# First Spawn in my 150Gal



## joeyo (Jul 2, 2012)

Hello,

I just thined down from 11 of Homochromous bimaculatus - "Red Jewel Cichlid" to 2 in my community tank to make room for some other Cichlids. I had to guess that the two I decided to keep were a male & female, well I guessed correctly. When i woke up this morning, the parents were guarding a flat rock covered in with the mamma's eggs. Now I heard these Red Jewels are wicked mean when they have a spawn, otherwise they were pretty cool in the tank. So I wanted to know if i remove the rock with the eggs on them, will the eggs survive? They no longer require the parents attention correct? Please enjoy the pictures and let me know.

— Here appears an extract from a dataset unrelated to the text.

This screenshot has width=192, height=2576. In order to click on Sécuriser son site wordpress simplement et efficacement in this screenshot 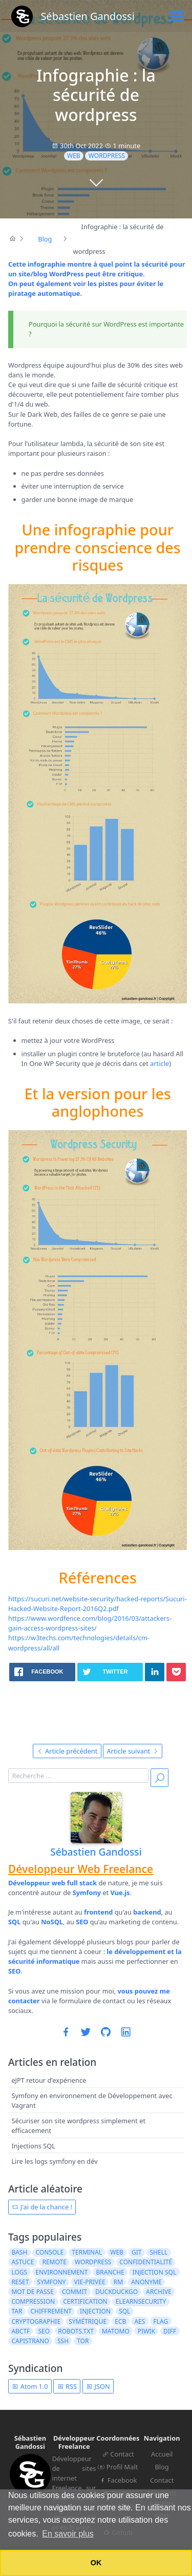, I will do `click(78, 2125)`.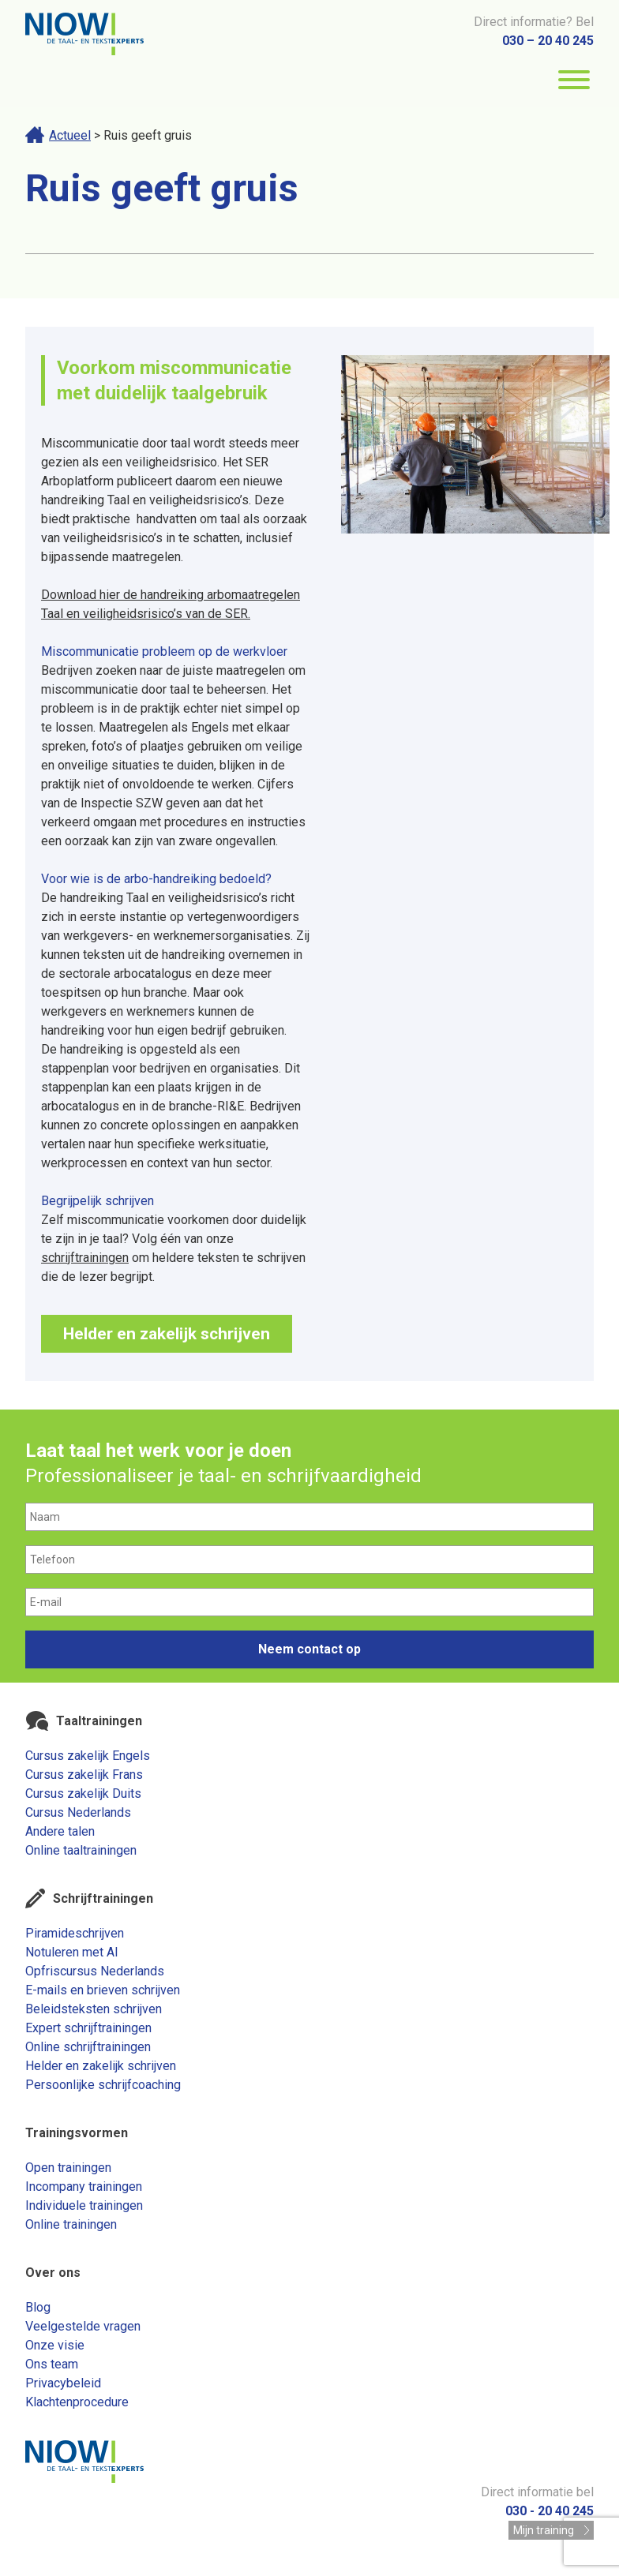  Describe the element at coordinates (83, 1793) in the screenshot. I see `Cursus zakelijk Duits` at that location.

:dancing: :dancing: :dancing: :dancing: :dancing: 
Thanks! Joe


----------



## joeyo (Jul 2, 2012)

Awe, no comments. Do people hate this fish? I know they have a rep for being very aggressive especially when they're breeding. But as I mention, I had them (11) in the tank since they were 1/2" big and they were always well manored to others. I thinned them down as I wanted more variety and kept a mated pair. 
I pulled the rock from the parents and I wasn't attacked for doing so, I even placed a similar flat stone where the original was as to keep their zone the same. The stone with eggs on them is now in a nursery net tank. I understand fromreading, that the eggs take 3 to 4 days to hatch? That seems really fast! So instead of leaving the stone & eggs in place and risk an aggression war with my other fish, I moved the egg stone and hopefully I'll see the little hatchlings. I know LFS won't take them as they are to common. So I'll likely raise them and treat them as feeder fish. I think it's exciting non the less and great experience for my kids to see a new life cycle.


----------



## Floridagirl (Jan 10, 2008)

Congrats. I hope the little guys fare well.


----------



## joeyo (Jul 2, 2012)

They both feasted I them last night. Hmmm, that truly is bonding...


----------



## stinkycouch (Jan 22, 2013)

Did your fry survive? Any lessons you can share?


----------